L’envie de raconter une histoire démarre souvent avec un personnage, c’est-à-dire avec quelqu’un d’imaginaire qui se comporte comme une « vraie personne » capable de suggérer de l’amour, de l’empathie, ou parfois de l’antipathie mais dont on a envie de connaître l’histoire et de savoir s’il va s’en sortir ou atteindre son objectif.
Il nous semble ainsi naturel de créer plusieurs types de personnages, mais l’une des astuces pour vraiment réussir à entraîner le spectateur avec soi est d’arriver à créer un personnage principal intéressant, emblématique en un mot, un PROTAGONISTE. Comment ? En utilisant la méthode High concept pour déterminer les caractéristiques principales de vos personnages (pour commencer la formation, cliquez ici).
Construire vos protagonistes avec des archétypes de fiction
Il existe ainsi plusieurs façons de créer un personnage (nous vous en donnons une sur ce blog avec la technique dite à quatre coins) mais beaucoup d’auteurs ont déjà écrit à ce sujet et parfois de façon très détaillée (cf. notre bibliographie).

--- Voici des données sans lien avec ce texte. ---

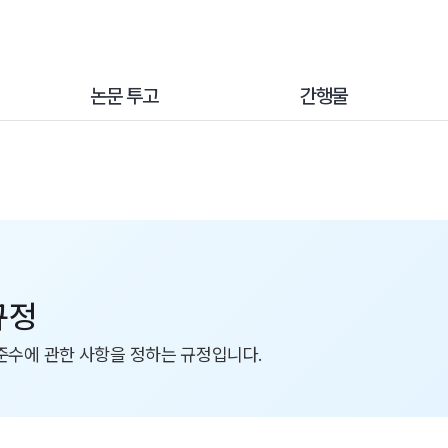
논문 투고
간행물
규정
준수에 관한 사항을 정하는 규정입니다.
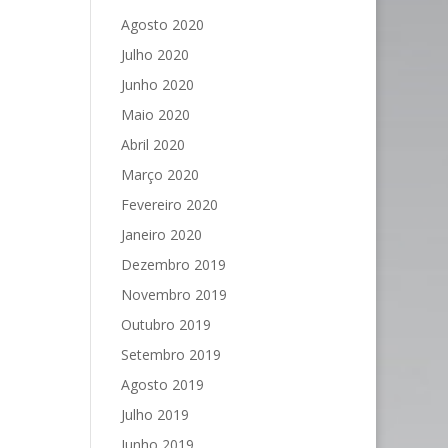
Agosto 2020
Julho 2020
Junho 2020
Maio 2020
Abril 2020
Março 2020
Fevereiro 2020
Janeiro 2020
Dezembro 2019
Novembro 2019
Outubro 2019
Setembro 2019
Agosto 2019
Julho 2019
Junho 2019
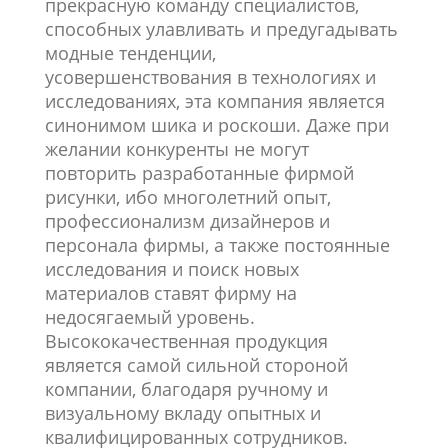
прекрасную команду специалистов,
способных улавливать и предугадывать
модные тенденции,
усовершенствования в технологиях и
исследованиях, эта компания является
синонимом шика и роскоши. Даже при
желании конкуренты не могут
повторить разработанные фирмой
рисунки, ибо многолетний опыт,
профессионализм дизайнеров и
персонала фирмы, а также постоянные
исследования и поиск новых
материалов ставят фирму на
недосягаемый уровень.
Высококачественная продукция
является самой сильной стороной
компании, благодаря ручному и
визуальному вкладу опытных и
квалифицированных сотрудников.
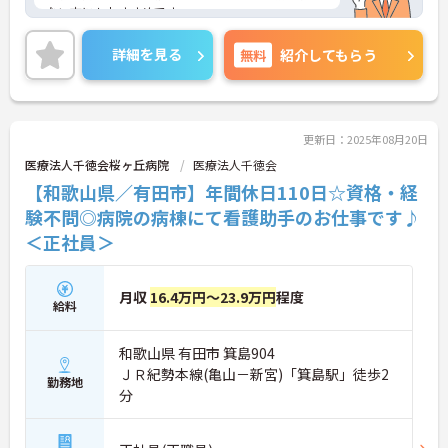
ない方にもおすすめです。
また残業がないので、プライベートとの両立もしや
すいお仕事です。
詳細を見る
無料
紹介してもらう
ご興味のある方は、面接ポイントをお伝えしますの
でお気軽にご連絡ください。
更新日：2025年08月20日
医療法人千徳会桜ヶ丘病院
医療法人千徳会
【和歌山県／有田市】年間休日110日☆資格・経
験不問◎病院の病棟にて看護助手のお仕事です♪
＜正社員＞
月収
16.4万円～23.9万円
程度
給料
和歌山県 有田市 箕島904
ＪＲ紀勢本線(亀山－新宮)「箕島駅」徒歩2
勤務地
分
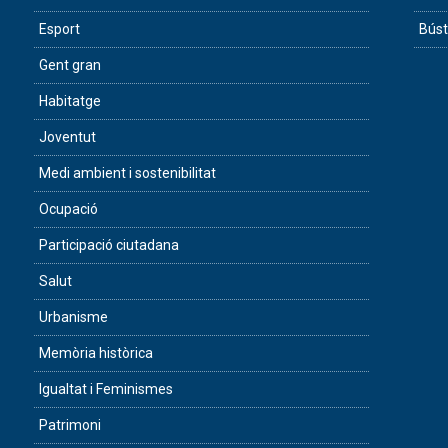
Esport
Búst
Gent gran
Habitatge
Joventut
Medi ambient i sostenibilitat
Ocupació
Participació ciutadana
Salut
Urbanisme
Memòria històrica
Igualtat i Feminismes
Patrimoni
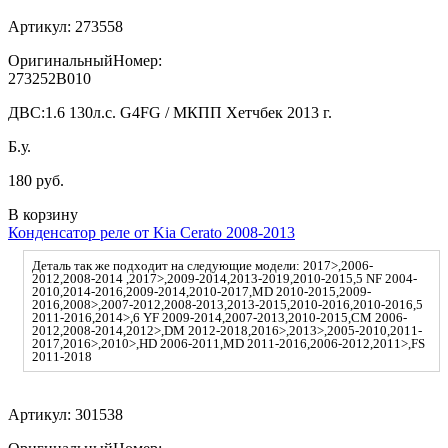
Артикул:
273558
ОригинальныйНомер:
273252B010
ДВС:
1.6 130л.с. G4FG / МКПП Хетчбек 2013 г.
Б.у.
180 руб.
В корзину
Конденсатор реле от Kia Cerato 2008-2013
Деталь так же подходит на следующие модели: 2017>,2006-
2012,2008-2014 ,2017>,2009-2014,2013-2019,2010-2015,5 NF 2004-
2010,2014-2016,2009-2014,2010-2017,MD 2010-2015,2009-
2016,2008>,2007-2012,2008-2013,2013-2015,2010-2016,2010-2016,5
2011-2016,2014>,6 YF 2009-2014,2007-2013,2010-2015,CM 2006-
2012,2008-2014,2012>,DM 2012-2018,2016>,2013>,2005-2010,2011-
2017,2016>,2010>,HD 2006-2011,MD 2011-2016,2006-2012,2011>,FS
2011-2018
Артикул:
301538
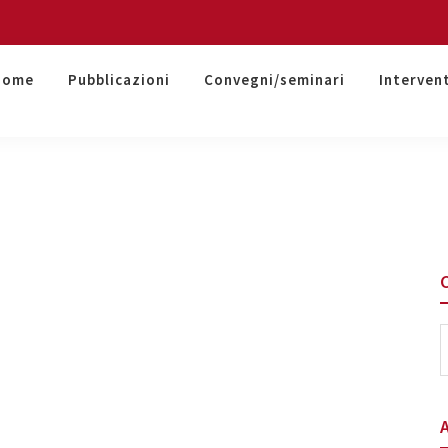
Home
Pubblicazioni
Convegni/seminari
Interven
S
t
w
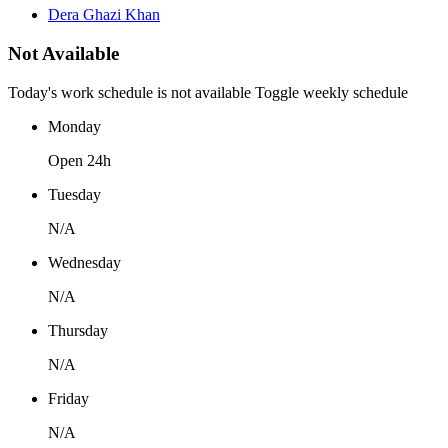
Dera Ghazi Khan
Not Available
Today's work schedule is not available
Toggle weekly schedule
Monday
Open 24h
Tuesday
N/A
Wednesday
N/A
Thursday
N/A
Friday
N/A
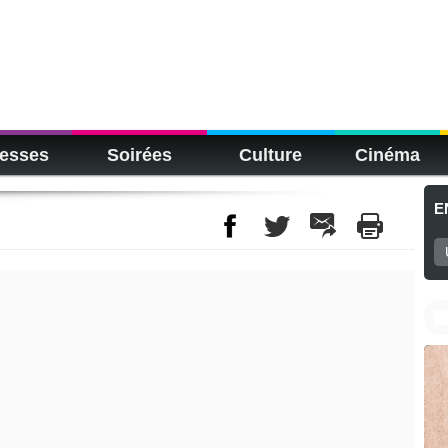
esses
Soirées
Culture
Cinéma
E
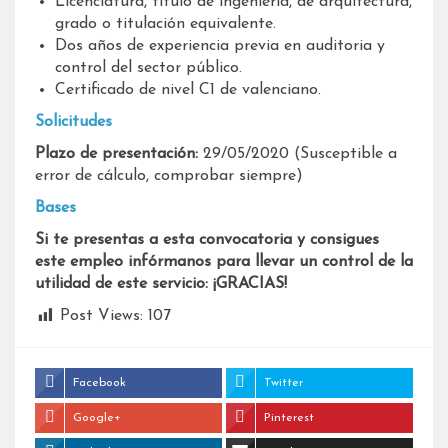
Licenciatura, título de ingeniería, de arquitectura,
grado o titulación equivalente.
Dos años de experiencia previa en auditoria y
control del sector público.
Certificado de nivel C1 de valenciano.
Solicitudes
Plazo de presentación:
29/05/2020 (Susceptible a
error de cálculo, comprobar siempre)
Bases
Si te presentas a esta convocatoria y consigues
este empleo infórmanos para llevar un control de la
utilidad de este servicio: ¡GRACIAS!
Post Views:
107
Facebook
Twitter
Google+
Pinterest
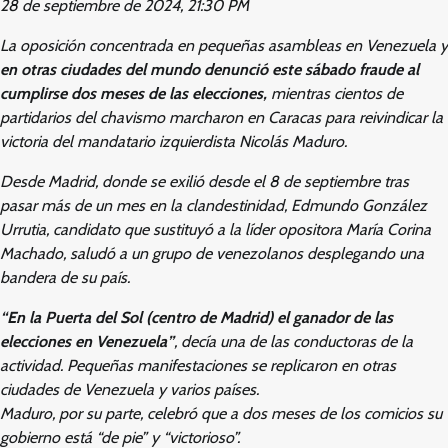
28 de septiembre de 2024, 21:30 PM
La oposición concentrada en pequeñas asambleas en Venezuela y
en otras ciudades del mundo denunció este sábado fraude al
cumplirse dos meses de las elecciones,
mientras cientos de
partidarios del chavismo marcharon en Caracas para reivindicar la
victoria del mandatario izquierdista Nicolás Maduro.
Desde Madrid, donde se exilió desde el 8 de septiembre tras
pasar más de un mes en la clandestinidad, Edmundo González
Urrutia, candidato que sustituyó a la líder opositora María Corina
Machado, saludó a un grupo de venezolanos desplegando una
bandera de su país.
“En la Puerta del Sol (centro de Madrid) el ganador de las
elecciones en Venezuela”
, decía una de las conductoras de la
actividad. Pequeñas manifestaciones se replicaron en otras
ciudades de Venezuela y varios países.
Maduro, por su parte, celebró que a dos meses de los comicios su
gobierno está “de pie” y “victorioso”.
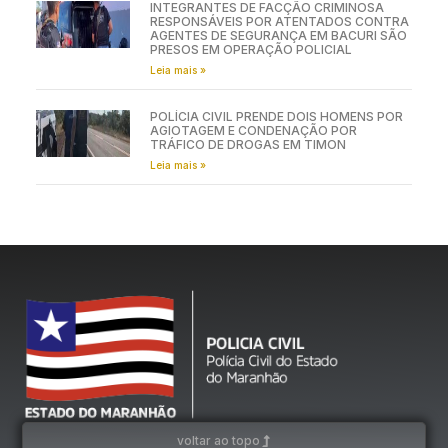
INTEGRANTES DE FACÇÃO CRIMINOSA
RESPONSÁVEIS POR ATENTADOS CONTRA
AGENTES DE SEGURANÇA EM BACURI SÃO
PRESOS EM OPERAÇÃO POLICIAL
Leia mais »
POLÍCIA CIVIL PRENDE DOIS HOMENS POR
AGIOTAGEM E CONDENAÇÃO POR
TRÁFICO DE DROGAS EM TIMON
Leia mais »
voltar ao topo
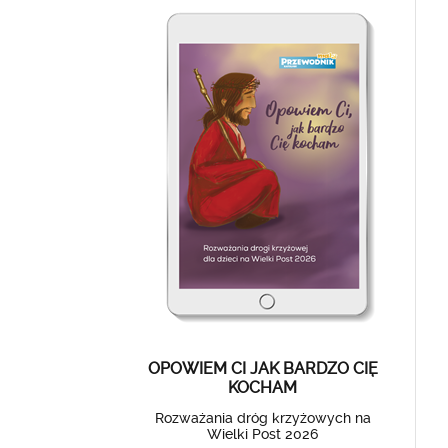
OPOWIEM CI JAK BARDZO CIĘ
KOCHAM
Rozważania dróg krzyżowych na
Wielki Post 2026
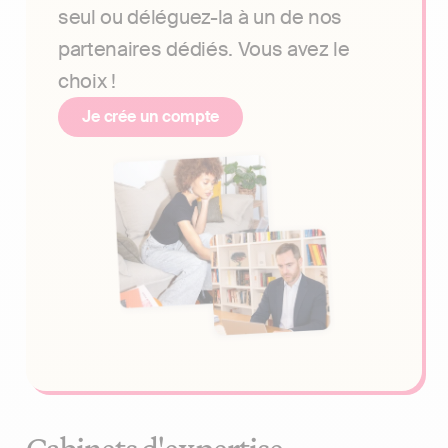
seul ou déléguez-la à un de nos
partenaires dédiés. Vous avez le
choix !
Je crée un compte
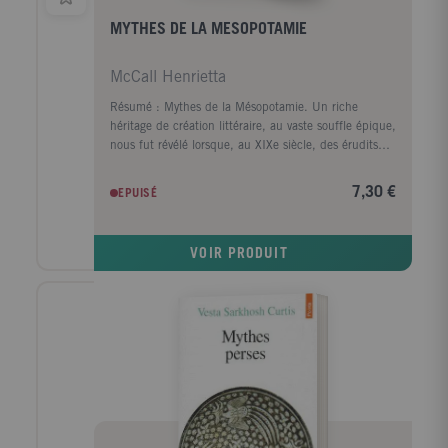
MYTHES DE LA MESOPOTAMIE
McCall Henrietta
Résumé : Mythes de la Mésopotamie. Un riche
héritage de création littéraire, au vaste souffle épique,
nous fut révélé lorsque, au XIXe siècle, des érudits
réussirent à déchiffrer les mystérieux symboles de
l'écriture cunéiforme inscrits sur des tablettes
7,30 €
EPUISÉ
d'argile, il y a plus de cinq mille ans, par les
Mésopotamiens de la Haute Antiquité. Des thèmes
étonnamment familiers apparurent alors, forçant le
VOIR PRODUIT
monde victorien à réviser ses croyances en la Bible
comme source unique de vérité. Ainsi, l'Epopée de
Gilgamesh, la saga d'un homme parti à la recherche
de la vie éternelle, comprend des scènes d'un déluge
antérieur à l'histoire de Noé et de son arche...Une
autre version de l'origine de l'humanité est décrite
dans l'Epopée de la Création mésopotamienne, tandis
que la légende d'Etana préfigure le mythe de la
Mésopotamie fondent à leur manière notre tradition
littéraire occidentale. Ce sont aussi, tout simplement,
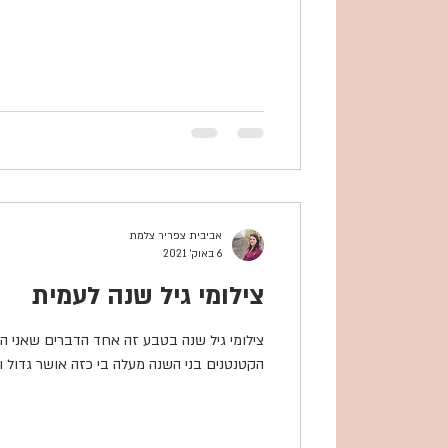
אביבית צפריר צלמת
6 באוק׳ 2021
צילומי גיל שנה לעמית
צילומי גיל שנה בטבע זה אחד הדברים שאני ה
הקטנטנים בני השנה מעלה בי כזה אושר גדול ו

Bref, il y a autant d’idées sur ce qui fait un bon personnage que de pommes sur un pommier. Les traits et caractéristiques d’un personnage principal peuvent ainsi évoluer en fonction du genre, du format, du médium (visuel ou littéraire) et de sa tâche (cf. comment trouver le jackpot du scénariste) mais il existe une sorte de tronc commun pour confectionner un protagoniste (qu’il soit un personnage lambda du quotidien ou un héros de film d’action).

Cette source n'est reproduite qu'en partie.